*** Opening of Given entries ***

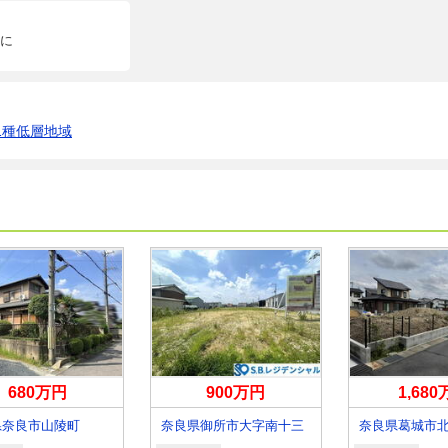
に
1種低層地域
680万円
900万円
1,68
県奈良市山陵町
奈良県御所市大字南十三
奈良県葛城市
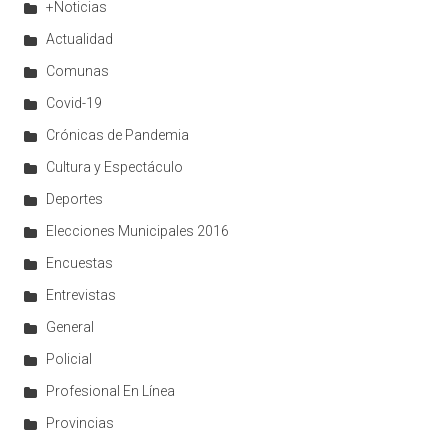
+Noticias
Actualidad
Comunas
Covid-19
Crónicas de Pandemia
Cultura y Espectáculo
Deportes
Elecciones Municipales 2016
Encuestas
Entrevistas
General
Policial
Profesional En Línea
Provincias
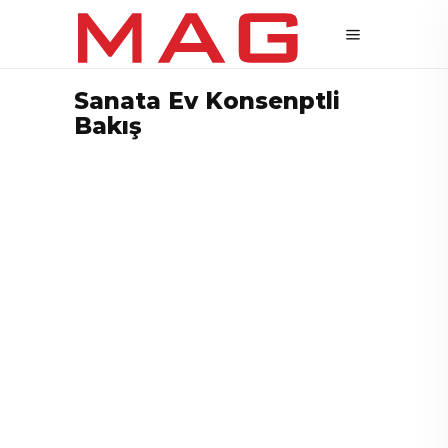
Sanata Ev Konsenptli
Bakış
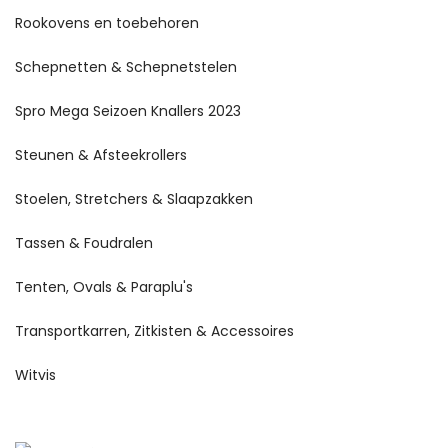
Rookovens en toebehoren
Schepnetten & Schepnetstelen
Spro Mega Seizoen Knallers 2023
Steunen & Afsteekrollers
Stoelen, Stretchers & Slaapzakken
Tassen & Foudralen
Tenten, Ovals & Paraplu's
Transportkarren, Zitkisten & Accessoires
Witvis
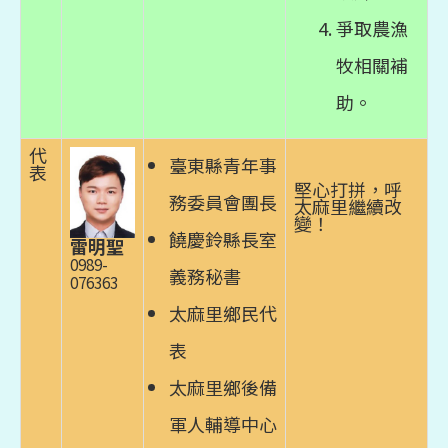
爭取農漁
牧相關補
助。
代
臺東縣青年事
表
堅心打拼，呼
務委員會團長
太麻里繼續改
變！
饒慶鈴縣長室
雷明聖
0989-
義務秘書
076363
太麻里鄉民代
表
太麻里鄉後備
軍人輔導中心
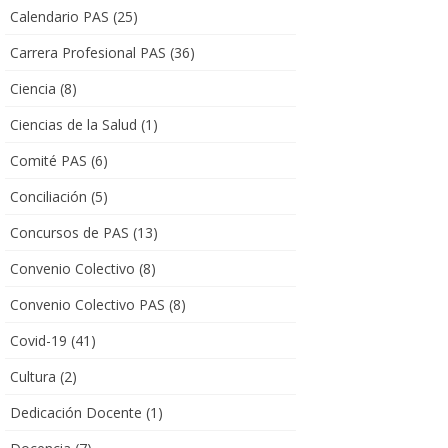
Calendario PAS
(25)
Carrera Profesional PAS
(36)
Ciencia
(8)
Ciencias de la Salud
(1)
Comité PAS
(6)
Conciliación
(5)
Concursos de PAS
(13)
Convenio Colectivo
(8)
Convenio Colectivo PAS
(8)
Covid-19
(41)
Cultura
(2)
Dedicación Docente
(1)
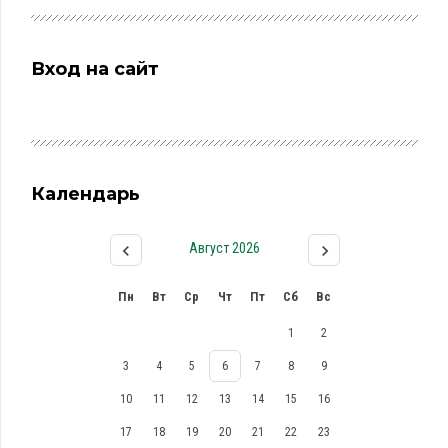
Вход на сайт
Календарь
Август 2026
Пн
Вт
Ср
Чт
Пт
Сб
Вс
1
2
3
4
5
6
7
8
9
10
11
12
13
14
15
16
17
18
19
20
21
22
23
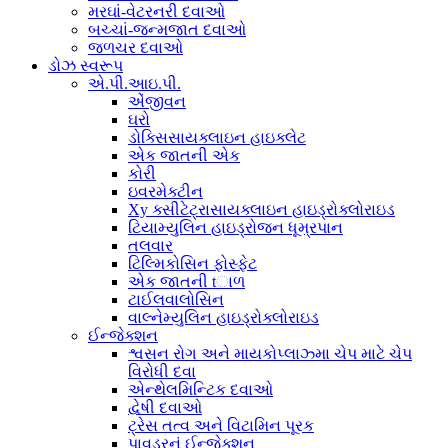
મરઘાં-વેટરનરી દવાઓ
બચ્ચાં-જન્મજાત દવાઓ
જળચર દવાઓ
ડોઝ સ્વરૂપ
એ.પી.આઇ.પી.
એંજીવન
ઘરો
ડોક્સિસાયક્લાઇન હાઇક્લેટ
એક જાતની એક
કોરી
ઇવરમેક્ટીન
Xy ક્સીટેટ્રાસાયક્લાઇન હાઇડ્રોક્લોરાઇડ
ટિયામ્યુલિન હાઇડ્રોજન ધૂમ્રપાન
તલવાર
ટિલ્મિકોસિન ફોસ્ફેટ
એક જાતની tાળ
ટાઈલવાલોસિન
વાલ્નેમ્યુલિન હાઇડ્રોક્લોરાઇડ
ઈન્જેક્શન
શ્વસન રોગ અને માયકોપ્લાઝ્મા ચેપ માટે ચેપ
વિરોધી દવા
એન્થેલમિન્ટિક દવાઓ
દ્વેષી દવાઓ
ટ્રેસ તત્વ અને વિટામિન પૂરક
પાવડરનું ઈન્જેક્શન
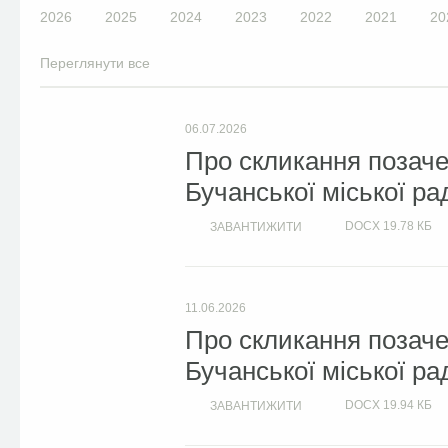
2026
2025
2024
2023
2022
2021
20
Переглянути все
06.07.2026
Про скликання позачер
Бучанської міської ра
DOCX
19.78 КБ
ЗАВАНТИЖИТИ
11.06.2026
Про скликання позачер
Бучанської міської ра
DOCX
19.94 КБ
ЗАВАНТИЖИТИ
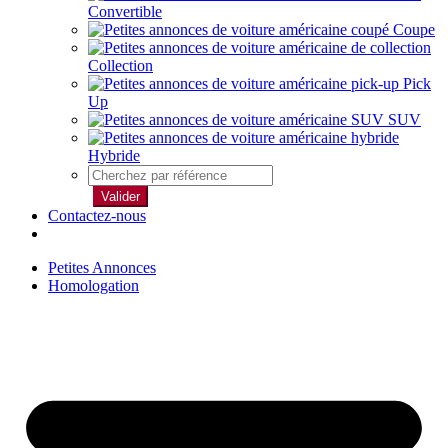
Convertible
Coupe
Collection
Pick
Up
SUV
Hybride
Valider
Contactez-nous
Petites Annonces
Homologation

*** Close of Given entries ***

# Task
Pull every line with "Profesional" from the records.

# Exercise output
Profesional En Línea
Carrera Profesional PAS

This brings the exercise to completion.